Nie krzyczę, nie krzyczę kochana Pasifloro, zrobiłaś to co mi przychodzi z trudem (zwyczajnie nie umiem prosić o te rzeczy). Myślę, że jeśli ktoś będzie miał "nadwyżkę" i zechce wspomóc naszą organizację, nasze pomysły, urzeczywistnić plany za które na razie wciąż płacimy z własnych prywatnych kieszeni - to na pewno to zrobi Jestem optymistką, bo wierzę, że wszędzie wokół nas są świetni ludzie, którzy mają szerokie horyzonty i nie tylko lubią brać ale tak samo jak my dawać
Pasifloro i bardzo dobrze zrobiłaś bo ja chciałam wpłacić tylko nie było jak bo jakoś numeru konta nie mogłam znaleść a teraz wrzuciłam sobie to jako skrót na pulpit i nie muszę szukać. Bo po prosiłaam Katje o numer a ona mi nawet nie odpisała i nie podała. Katja za co masz po tyłku odemnie
_________________ Żyj tak by jak najwięcej dać z siebie innym
Nie ma co się oszukiwać. Jesteśmy młodzi, chcemy wiele zrobić , pomysłów jest dużo...ale wiadomo - bez sponsorów to trudna sprawa.

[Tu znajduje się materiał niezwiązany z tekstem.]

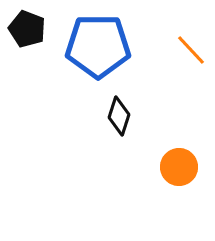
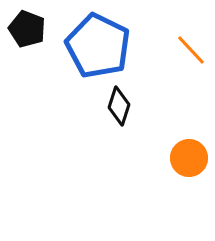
blue pentagon: rotated 26 degrees clockwise
black diamond: moved 10 px up
orange circle: moved 10 px right, 9 px up
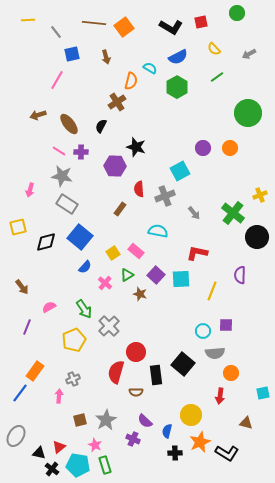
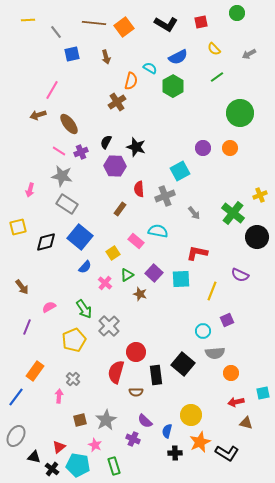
black L-shape at (171, 27): moved 5 px left, 3 px up
pink line at (57, 80): moved 5 px left, 10 px down
green hexagon at (177, 87): moved 4 px left, 1 px up
green circle at (248, 113): moved 8 px left
black semicircle at (101, 126): moved 5 px right, 16 px down
purple cross at (81, 152): rotated 24 degrees counterclockwise
pink rectangle at (136, 251): moved 10 px up
purple square at (156, 275): moved 2 px left, 2 px up
purple semicircle at (240, 275): rotated 66 degrees counterclockwise
purple square at (226, 325): moved 1 px right, 5 px up; rotated 24 degrees counterclockwise
gray cross at (73, 379): rotated 24 degrees counterclockwise
blue line at (20, 393): moved 4 px left, 4 px down
red arrow at (220, 396): moved 16 px right, 6 px down; rotated 70 degrees clockwise
black triangle at (39, 453): moved 5 px left, 4 px down
green rectangle at (105, 465): moved 9 px right, 1 px down
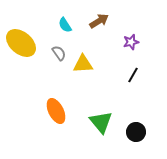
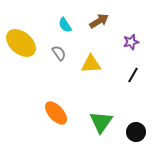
yellow triangle: moved 8 px right
orange ellipse: moved 2 px down; rotated 15 degrees counterclockwise
green triangle: rotated 15 degrees clockwise
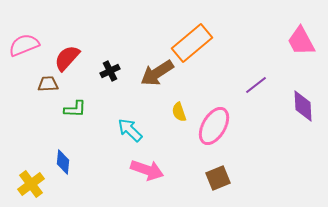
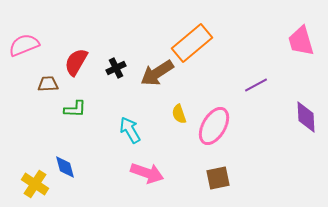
pink trapezoid: rotated 12 degrees clockwise
red semicircle: moved 9 px right, 4 px down; rotated 12 degrees counterclockwise
black cross: moved 6 px right, 3 px up
purple line: rotated 10 degrees clockwise
purple diamond: moved 3 px right, 11 px down
yellow semicircle: moved 2 px down
cyan arrow: rotated 16 degrees clockwise
blue diamond: moved 2 px right, 5 px down; rotated 20 degrees counterclockwise
pink arrow: moved 3 px down
brown square: rotated 10 degrees clockwise
yellow cross: moved 4 px right; rotated 20 degrees counterclockwise
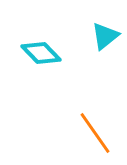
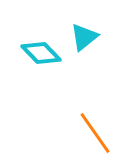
cyan triangle: moved 21 px left, 1 px down
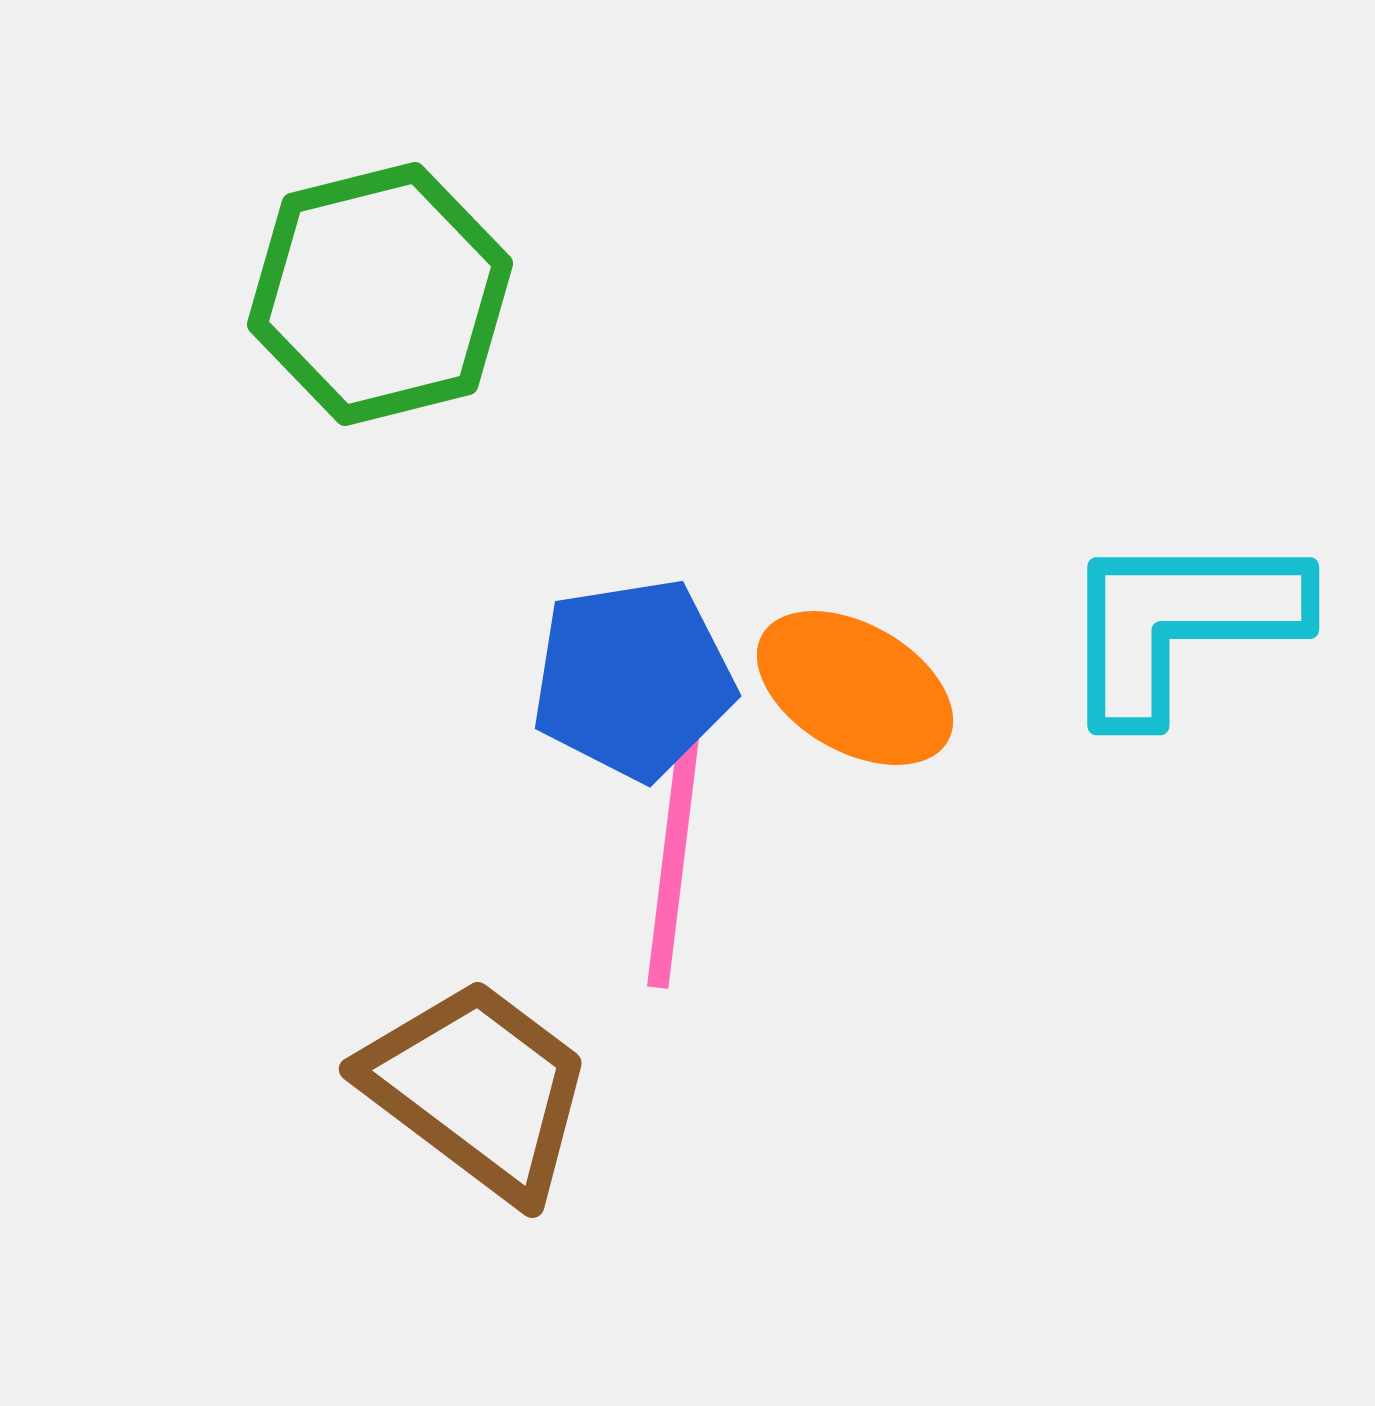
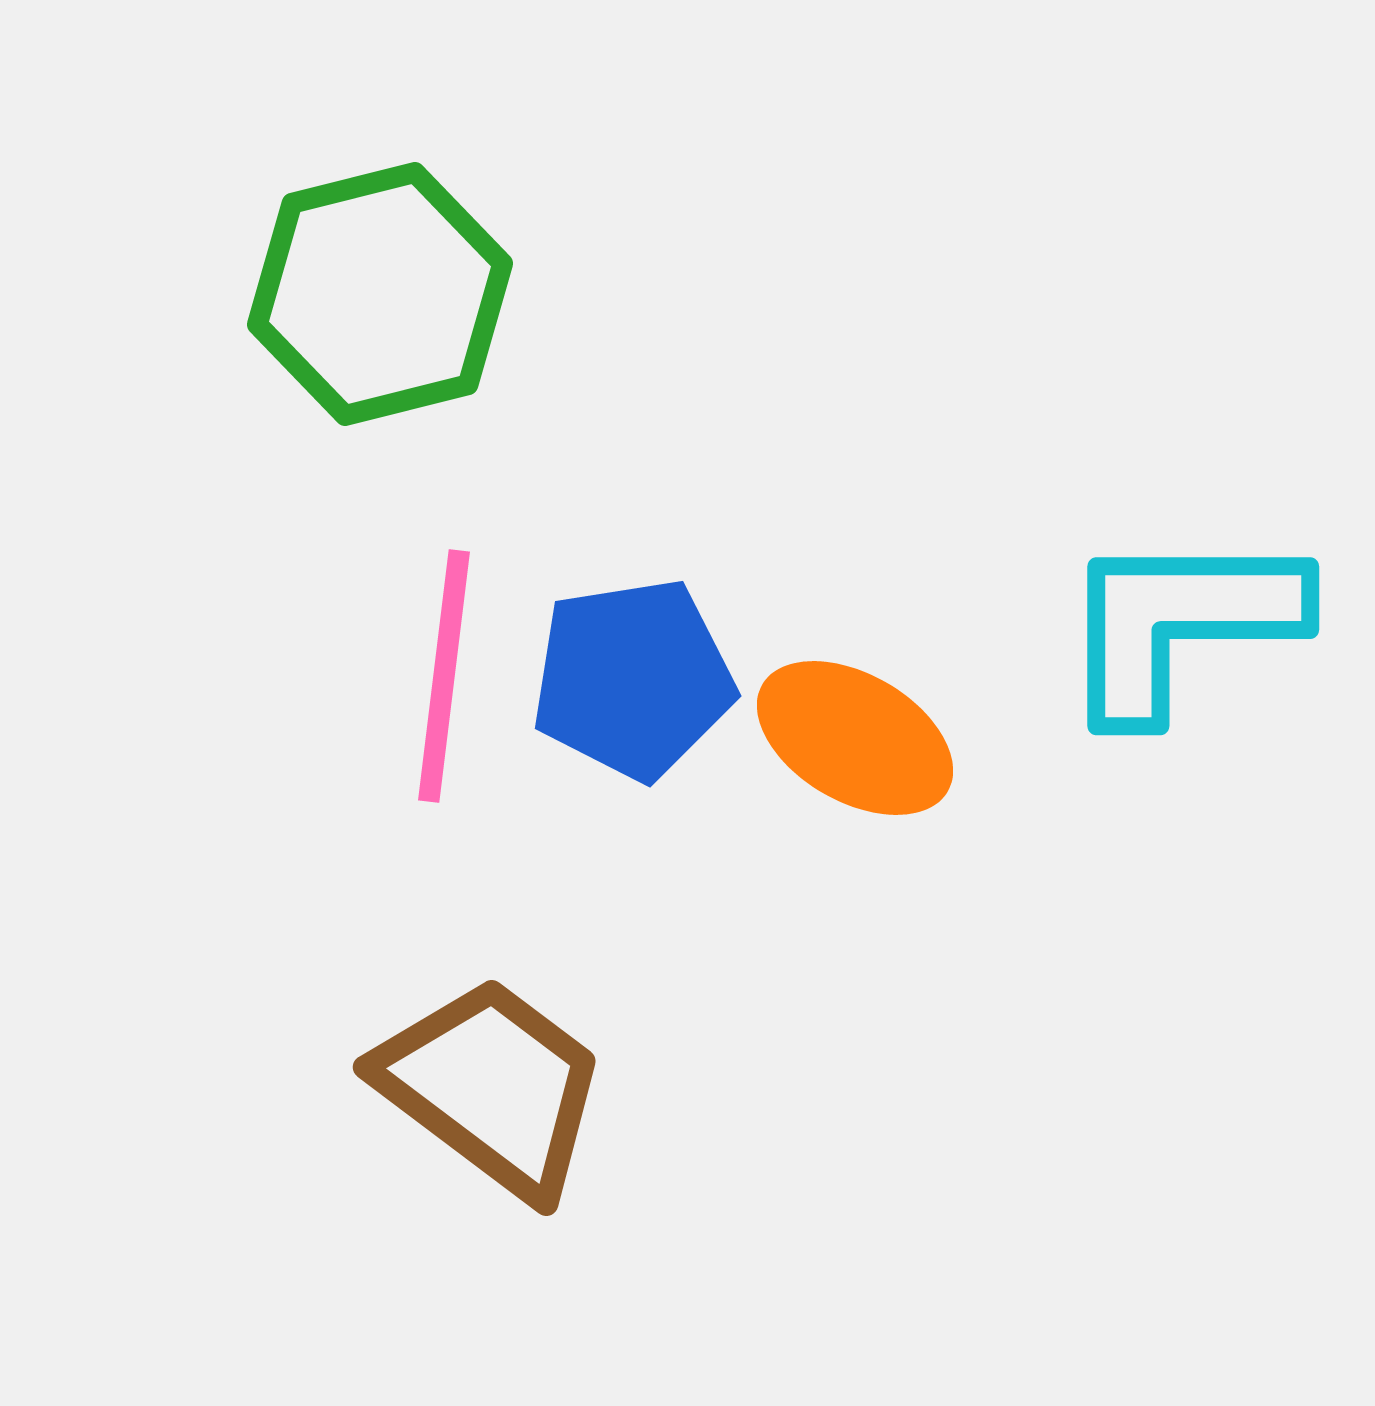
orange ellipse: moved 50 px down
pink line: moved 229 px left, 186 px up
brown trapezoid: moved 14 px right, 2 px up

Same warsztaty rehabilitacyjne to duża i trudna sprawa, chcialibyśmy mieć możliwości wyjśc naprzeciw oczekiwaniom i organizować takie rzeczy częściej - chciemu kiedyś móż możliwośc ugościć wszystkich choć kawą, herbatą, wodą...na razie jest trudno jak to na początku.
Mam nadzieję że nikt tego nie odczyta jako żebranie - bo nasze intencja jest inna - jeśli ktoś może i chce nam pomóc to może, to będzie wielka pomoc szczególnie teraz na początku.

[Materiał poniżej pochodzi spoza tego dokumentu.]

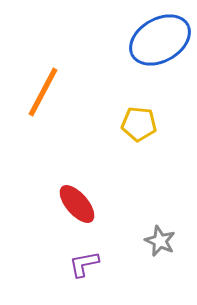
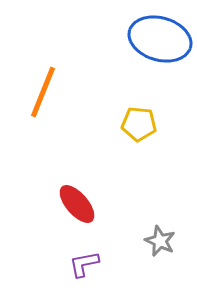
blue ellipse: moved 1 px up; rotated 46 degrees clockwise
orange line: rotated 6 degrees counterclockwise
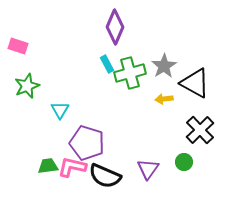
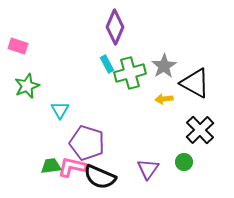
green trapezoid: moved 3 px right
black semicircle: moved 5 px left, 1 px down
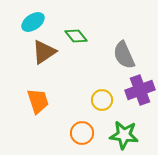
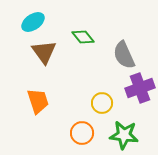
green diamond: moved 7 px right, 1 px down
brown triangle: rotated 32 degrees counterclockwise
purple cross: moved 2 px up
yellow circle: moved 3 px down
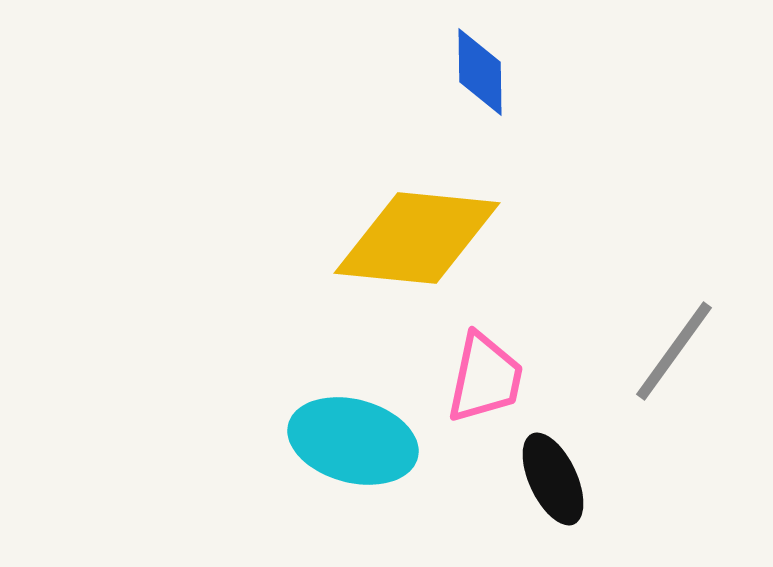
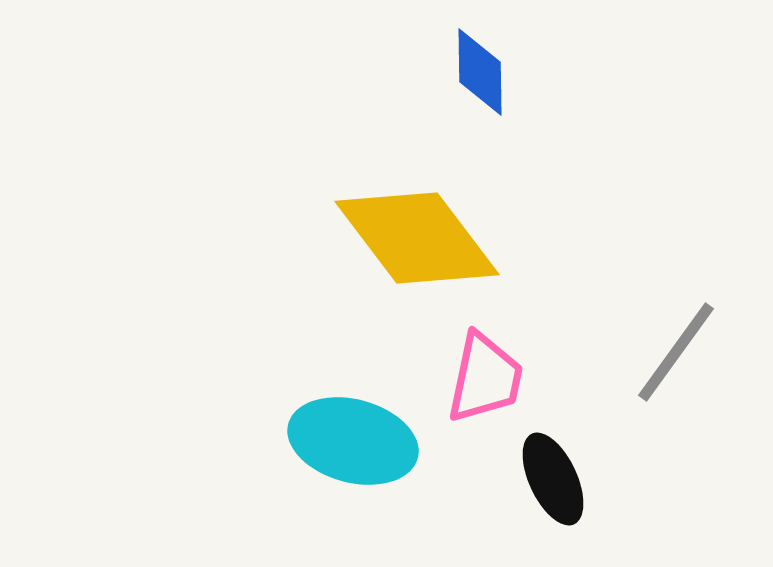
yellow diamond: rotated 47 degrees clockwise
gray line: moved 2 px right, 1 px down
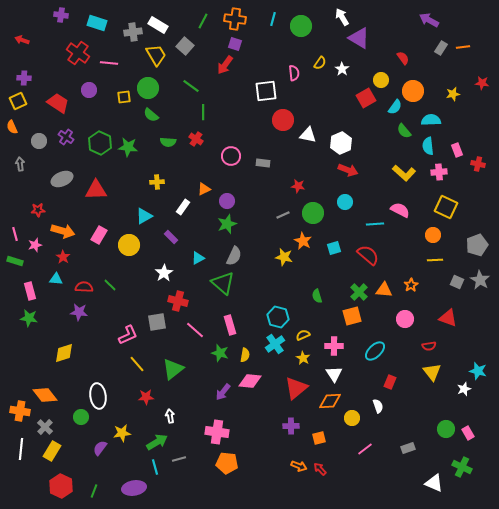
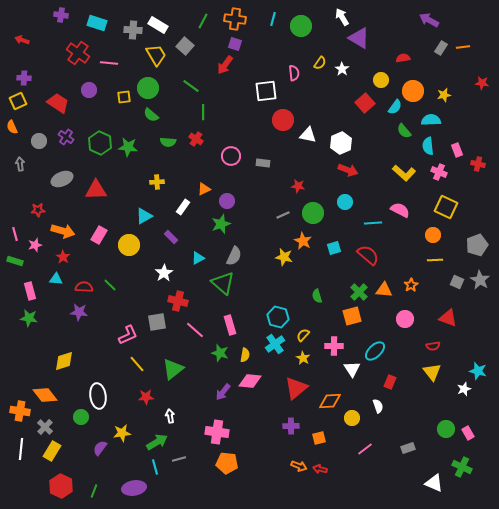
gray cross at (133, 32): moved 2 px up; rotated 12 degrees clockwise
red semicircle at (403, 58): rotated 64 degrees counterclockwise
yellow star at (453, 94): moved 9 px left, 1 px down
red square at (366, 98): moved 1 px left, 5 px down; rotated 12 degrees counterclockwise
pink cross at (439, 172): rotated 28 degrees clockwise
green star at (227, 224): moved 6 px left
cyan line at (375, 224): moved 2 px left, 1 px up
yellow semicircle at (303, 335): rotated 24 degrees counterclockwise
red semicircle at (429, 346): moved 4 px right
yellow diamond at (64, 353): moved 8 px down
white triangle at (334, 374): moved 18 px right, 5 px up
red arrow at (320, 469): rotated 32 degrees counterclockwise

Absolutnie nie jest to nacisk, presja - macie prawo być poinformowani o tym, że każdy ma możliwość udzielenia nam wsparcia
No i trzeba przyznać się, że na początku jest bardzo trudno...a plany mamy bardzo ambitne...warsztaty dla pacjentów potem też dla rehabilitantów, sklepik, kalendarz, inne formy edukacji...a potem plany jeszcze ambitniejsze jak pomoc szpitalom w wyposażaniu w niezbędby sprzęt np. do łazienek...Otwock aż się prosi, oj prosi...( już robiłam rozpoznanie )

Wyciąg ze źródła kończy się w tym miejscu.